*** Block opens ***
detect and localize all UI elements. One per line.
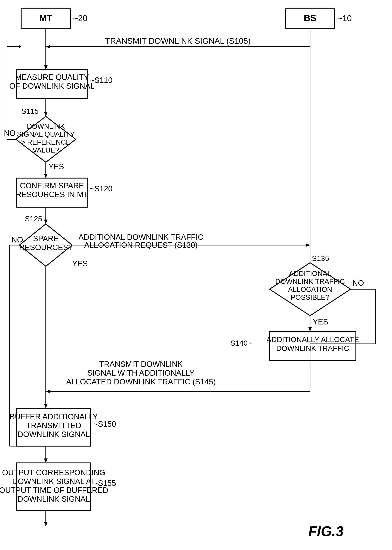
s115-text3: VALUE? [33,146,59,154]
bs-ref: ~10 [337,14,352,23]
s135-text2: DOWNLINK TRAFFIC [275,278,345,285]
s115-text1: SIGNAL QUALITY [17,130,75,138]
s125-text1: SPARE [33,234,59,243]
s150-text3: DOWNLINK SIGNAL [18,430,90,439]
s125-no-label: NO [11,236,23,244]
s155-text4: DOWNLINK SIGNAL [18,495,90,503]
fig-label: FIG.3 [308,523,343,539]
s130-text1: ADDITIONAL DOWNLINK TRAFFIC [79,233,203,241]
s125-yes-label: YES [72,259,88,268]
s135-no-label: NO [352,279,364,287]
s155-text1: OUTPUT CORRESPONDING [2,468,105,477]
s125-ref: S125 [25,214,42,223]
s115-text2: > REFERENCE [21,138,70,146]
s115-yes-label: YES [49,162,64,171]
s110-ref: ~S110 [90,76,112,85]
s155-ref: ~S155 [93,479,116,487]
s150-text1: BUFFER ADDITIONALLY [10,412,98,421]
s150-text2: TRANSMITTED [26,421,81,430]
s140-text1: ADDITIONALLY ALLOCATE [266,336,359,344]
s120-ref: ~S120 [90,184,112,193]
s135-text3: ALLOCATION [288,286,332,293]
s115-text0: DOWNLINK [27,122,65,130]
s135-text1: ADDITIONAL [289,270,331,277]
s120-text2: RESOURCES IN MT [16,190,88,199]
s140-ref: S140~ [230,339,252,347]
s110-text2: OF DOWNLINK SIGNAL [9,82,95,90]
mt-label: MT [39,13,52,23]
s135-text4: POSSIBLE? [291,293,329,301]
s125-text2: RESOURCES? [19,243,72,252]
s110-text1: MEASURE QUALITY [15,73,89,81]
s155-text2: DOWNLINK SIGNAL AT [12,477,95,486]
s155-text3: OUTPUT TIME OF BUFFERED [0,486,108,494]
s115-ref: S115 [21,107,39,115]
s115-no-label: NO [4,129,15,137]
s105-label: TRANSMIT DOWNLINK SIGNAL (S105) [105,36,251,45]
bs-label: BS [304,13,316,23]
s145-text2: SIGNAL WITH ADDITIONALLY [87,369,195,377]
s150-ref: ~S150 [93,420,116,428]
s140-text2: DOWNLINK TRAFFIC [276,344,349,352]
s145-text1: TRANSMIT DOWNLINK [99,360,182,368]
diagram-container: MT ~20 BS ~10 TRANSMIT DOWNLINK SIGNAL (… [0,0,392,550]
s145-text3: ALLOCATED DOWNLINK TRAFFIC (S145) [66,377,216,386]
mt-ref: ~20 [73,14,87,23]
s135-yes-label: YES [313,317,328,326]
s120-text1: CONFIRM SPARE [20,181,84,190]
s135-ref: S135 [312,254,329,263]
s130-text2: ALLOCATION REQUEST (S130) [84,241,198,249]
*** Block closes ***
■ Work item:
For the string "RESOURCES", work out how many lines of the data contain it; answer with the number alone.

■ Result of the task:
2